IN ONE of the quieter corners of central Moscow recently, Grigory Melkonyants talked a group of young people through the finer points of Russian electoral law.
They had come to the Moscow headquarters of Golos, Russia’s only independent election-monitoring group, to volunteer as observers in the March 4th presidential election. or to assist the overworked, understaffed and increasingly high-profile organisation in some other way.
The office was not easy to find. It is a long way down a snowy side-street, through a gap between two buildings, in through a back entrance and up the stairs to the third floor, but a growing number of people were making their way here.
Despite being accused by state media of working to destabilise Russia in return for funding from the United States, Golos has enjoyed a surge in support from the same Muscovites who rally in their tens of thousands to demand political change.
They will no longer find Melkonyants and his colleagues at their old address, however, because the independent election-monitoring group was yesterday forced to leave its main Moscow office in what the group calls an illegal move initiated by state officials to disrupt its work barely a fortnight before the election.
“We always had good relations with the owners of the office. It seems clear that they have been ordered to get rid of us.”
Calls to Golos were not answered yesterday, but when Melkonyants spoke to The Irish Timesin the old office, he said election-monitoring group might end up sharing space with other non-governmental organisations.
The publishing house that owns Golos’s old office has said it needs more space to accommodate an expansion of its own operations. But Melkonyants and his colleagues believe their eviction is the latest stage in an intensifying campaign to undermine their group.
Two days before parliamentary elections last December, Golos was summoned to court and fined for publishing people’s complaints about breaches of campaign regulations on its online, nationwide “Map of Violations”.

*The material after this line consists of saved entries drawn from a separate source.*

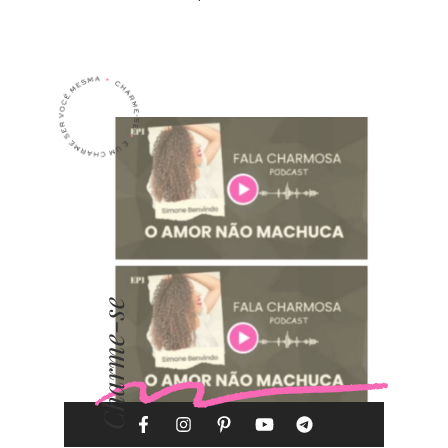
Charme-se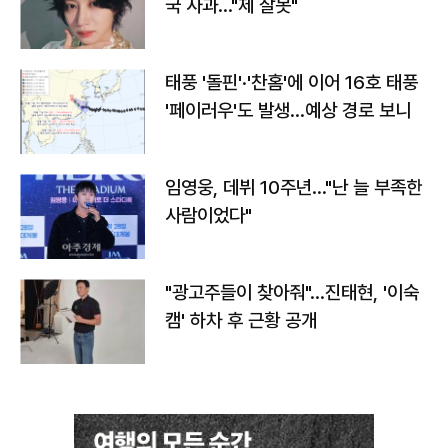
국 사과…"제 잘못"
태풍 '돌핀'·'찬홈'에 이어 16호 태풍
'페이러우'도 발생…예상 경로 보니
임영웅, 데뷔 10주년…"난 늘 부족한
사람이었다"
"광고주들이 찾아줘"…진태현, '이숙
캠' 하차 후 근황 공개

The same day, state-controlled NTV television aired a show on the election-monitoring group which combined pictures of its training sessions with images of street protests and suitcases stuffed with dollar bills, while a voice-over questioned its alleged links to opposition parties and foreign governments.
On an earlier occasion, Melkonyants gained a little internet fame when he faced down an NTV film crew that burst into the Golos office and demanded to know: “Who is funding you? What is your organisation doing? Why are you ruining the election process?”
The election-monitoring group’s soft-spoken deputy director filmed the intrusion on his mobile phone and answered each question with a line that has become a mantra for critics of Russia’s slavish state media: “You are Surkov’s propaganda. NTV is Surkov’s propaganda.”
Vladislav Surkov was for years a chief architect of the “managed democracy” built by Vladimir Putin during eight years as president and four as prime minister. Surkov was demoted after alleged vote rigging in December’s general election triggered the biggest protests of the Putin era. Other officials are now guiding his almost inevitable return to the Kremlin next month.
He has pledged to relax his grip on politics, business and media, while still denouncing his critics as puppets of western states. The plight of Golos, and increasing pressure on Russia’s remaining independent media outlets, suggest the new Putin might not differ greatly from the old.
“The authorities want to turn society against us. But their campaign has had the opposite effect,” said Melkonyants. “Now, more people than ever know about us, and want to work with us.”